* EXERCISE *
Please output the entries below without altering a single character.

* DATA SECTION *

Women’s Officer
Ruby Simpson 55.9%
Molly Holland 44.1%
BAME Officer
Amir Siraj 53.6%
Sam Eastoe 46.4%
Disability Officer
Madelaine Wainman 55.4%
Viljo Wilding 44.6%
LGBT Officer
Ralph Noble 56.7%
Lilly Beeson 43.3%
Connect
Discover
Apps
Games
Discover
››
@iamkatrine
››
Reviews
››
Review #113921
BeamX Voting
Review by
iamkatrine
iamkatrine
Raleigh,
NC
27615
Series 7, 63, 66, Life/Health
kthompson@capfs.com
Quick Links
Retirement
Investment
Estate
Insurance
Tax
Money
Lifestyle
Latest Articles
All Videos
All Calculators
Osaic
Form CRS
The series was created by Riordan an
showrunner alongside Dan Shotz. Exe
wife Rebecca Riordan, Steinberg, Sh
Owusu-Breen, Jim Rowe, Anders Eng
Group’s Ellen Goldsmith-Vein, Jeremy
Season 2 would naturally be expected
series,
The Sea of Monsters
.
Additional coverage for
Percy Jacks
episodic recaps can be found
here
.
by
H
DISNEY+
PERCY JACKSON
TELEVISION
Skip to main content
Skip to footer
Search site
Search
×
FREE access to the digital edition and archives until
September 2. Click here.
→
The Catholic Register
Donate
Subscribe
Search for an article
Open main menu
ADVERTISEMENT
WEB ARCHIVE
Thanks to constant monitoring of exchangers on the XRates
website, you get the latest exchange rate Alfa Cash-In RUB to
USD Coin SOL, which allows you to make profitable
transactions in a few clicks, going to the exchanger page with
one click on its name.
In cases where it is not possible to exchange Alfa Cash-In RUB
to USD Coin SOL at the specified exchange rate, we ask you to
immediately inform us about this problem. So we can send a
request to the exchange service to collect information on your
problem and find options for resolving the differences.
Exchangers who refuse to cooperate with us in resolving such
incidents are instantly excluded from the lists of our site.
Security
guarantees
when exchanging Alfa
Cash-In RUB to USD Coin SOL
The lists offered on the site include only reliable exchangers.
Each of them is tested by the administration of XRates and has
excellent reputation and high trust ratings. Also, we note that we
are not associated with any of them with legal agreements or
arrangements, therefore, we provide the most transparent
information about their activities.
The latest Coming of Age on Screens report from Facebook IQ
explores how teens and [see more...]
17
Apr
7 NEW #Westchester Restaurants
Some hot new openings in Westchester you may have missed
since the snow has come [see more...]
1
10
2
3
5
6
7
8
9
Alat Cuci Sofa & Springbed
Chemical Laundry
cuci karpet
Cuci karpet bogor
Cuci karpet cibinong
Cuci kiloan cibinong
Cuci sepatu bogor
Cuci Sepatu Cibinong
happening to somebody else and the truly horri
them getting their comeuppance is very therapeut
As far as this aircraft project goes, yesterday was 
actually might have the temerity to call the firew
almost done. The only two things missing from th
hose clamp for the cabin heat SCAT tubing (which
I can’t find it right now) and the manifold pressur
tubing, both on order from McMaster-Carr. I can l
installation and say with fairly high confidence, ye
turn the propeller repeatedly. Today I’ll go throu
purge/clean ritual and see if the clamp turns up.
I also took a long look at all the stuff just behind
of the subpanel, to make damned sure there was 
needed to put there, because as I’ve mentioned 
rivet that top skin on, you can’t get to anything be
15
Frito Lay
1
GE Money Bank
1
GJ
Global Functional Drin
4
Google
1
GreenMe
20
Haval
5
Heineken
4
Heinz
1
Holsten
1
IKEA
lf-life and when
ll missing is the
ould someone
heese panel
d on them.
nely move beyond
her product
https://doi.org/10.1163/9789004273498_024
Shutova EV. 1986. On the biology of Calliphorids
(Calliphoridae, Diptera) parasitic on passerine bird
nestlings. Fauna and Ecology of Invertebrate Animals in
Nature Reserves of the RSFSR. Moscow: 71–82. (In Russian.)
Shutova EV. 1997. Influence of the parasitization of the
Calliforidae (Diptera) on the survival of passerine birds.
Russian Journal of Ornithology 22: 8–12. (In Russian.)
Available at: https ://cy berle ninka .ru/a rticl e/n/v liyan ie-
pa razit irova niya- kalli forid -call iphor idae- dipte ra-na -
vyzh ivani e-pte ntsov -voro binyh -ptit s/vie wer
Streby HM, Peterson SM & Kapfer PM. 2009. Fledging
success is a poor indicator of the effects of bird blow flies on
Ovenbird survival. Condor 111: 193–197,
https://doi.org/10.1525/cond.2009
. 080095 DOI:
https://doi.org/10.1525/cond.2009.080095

* REPLY *
Women’s Officer
Ruby Simpson 55.9%
Molly Holland 44.1%
BAME Officer
Amir Siraj 53.6%
Sam Eastoe 46.4%
Disability Officer
Madelaine Wainman 55.4%
Viljo Wilding 44.6%
LGBT Officer
Ralph Noble 56.7%
Lilly Beeson 43.3%
Connect
Discover
Apps
Games
Discover
››
@iamkatrine
››
Reviews
››
Review #113921
BeamX Voting
Review by
iamkatrine
iamkatrine
Raleigh,
NC
27615
Series 7, 63, 66, Life/Health
kthompson@capfs.com
Quick Links
Retirement
Investment
Estate
Insurance
Tax
Money
Lifestyle
Latest Articles
All Videos
All Calculators
Osaic
Form CRS
The series was created by Riordan an
showrunner alongside Dan Shotz. Exe
wife Rebecca Riordan, Steinberg, Sh
Owusu-Breen, Jim Rowe, Anders Eng
Group’s Ellen Goldsmith-Vein, Jeremy
Season 2 would naturally be expected
series,
The Sea of Monsters
.
Additional coverage for
Percy Jacks
episodic recaps can be found
here
.
by
H
DISNEY+
PERCY JACKSON
TELEVISION
Skip to main content
Skip to footer
Search site
Search
×
FREE access to the digital edition and archives until
September 2. Click here.
→
The Catholic Register
Donate
Subscribe
Search for an article
Open main menu
ADVERTISEMENT
WEB ARCHIVE
Thanks to constant monitoring of exchangers on the XRates
website, you get the latest exchange rate Alfa Cash-In RUB to
USD Coin SOL, which allows you to make profitable
transactions in a few clicks, going to the exchanger page with
one click on its name.
In cases where it is not possible to exchange Alfa Cash-In RUB
to USD Coin SOL at the specified exchange rate, we ask you to
immediately inform us about this problem. So we can send a
request to the exchange service to collect information on your
problem and find options for resolving the differences.
Exchangers who refuse to cooperate with us in resolving such
incidents are instantly excluded from the lists of our site.
Security
guarantees
when exchanging Alfa
Cash-In RUB to USD Coin SOL
The lists offered on the site include only reliable exchangers.
Each of them is tested by the administration of XRates and has
excellent reputation and high trust ratings. Also, we note that we
are not associated with any of them with legal agreements or
arrangements, therefore, we provide the most transparent
information about their activities.
The latest Coming of Age on Screens report from Facebook IQ
explores how teens and [see more...]
17
Apr
7 NEW #Westchester Restaurants
Some hot new openings in Westchester you may have missed
since the snow has come [see more...]
1
10
2
3
5
6
7
8
9
Alat Cuci Sofa & Springbed
Chemical Laundry
cuci karpet
Cuci karpet bogor
Cuci karpet cibinong
Cuci kiloan cibinong
Cuci sepatu bogor
Cuci Sepatu Cibinong
happening to somebody else and the truly horri
them getting their comeuppance is very therapeut
As far as this aircraft project goes, yesterday was 
actually might have the temerity to call the firew
almost done. The only two things missing from th
hose clamp for the cabin heat SCAT tubing (which
I can’t find it right now) and the manifold pressur
tubing, both on order from McMaster-Carr. I can l
installation and say with fairly high confidence, ye
turn the propeller repeatedly. Today I’ll go throu
purge/clean ritual and see if the clamp turns up.
I also took a long look at all the stuff just behind
of the subpanel, to make damned sure there was 
needed to put there, because as I’ve mentioned 
rivet that top skin on, you can’t get to anything be
15
Frito Lay
1
GE Money Bank
1
GJ
Global Functional Drin
4
Google
1
GreenMe
20
Haval
5
Heineken
4
Heinz
1
Holsten
1
IKEA
lf-life and when
ll missing is the
ould someone
heese panel
d on them.
nely move beyond
her product
https://doi.org/10.1163/9789004273498_024
Shutova EV. 1986. On the biology of Calliphorids
(Calliphoridae, Diptera) parasitic on passerine bird
nestlings. Fauna and Ecology of Invertebrate Animals in
Nature Reserves of the RSFSR. Moscow: 71–82. (In Russian.)
Shutova EV. 1997. Influence of the parasitization of the
Calliforidae (Diptera) on the survival of passerine birds.
Russian Journal of Ornithology 22: 8–12. (In Russian.)
Available at: https ://cy berle ninka .ru/a rticl e/n/v liyan ie-
pa razit irova niya- kalli forid -call iphor idae- dipte ra-na -
vyzh ivani e-pte ntsov -voro binyh -ptit s/vie wer
Streby HM, Peterson SM & Kapfer PM. 2009. Fledging
success is a poor indicator of the effects of bird blow flies on
Ovenbird survival. Condor 111: 193–197,
https://doi.org/10.1525/cond.2009
. 080095 DOI:
https://doi.org/10.1525/cond.2009.080095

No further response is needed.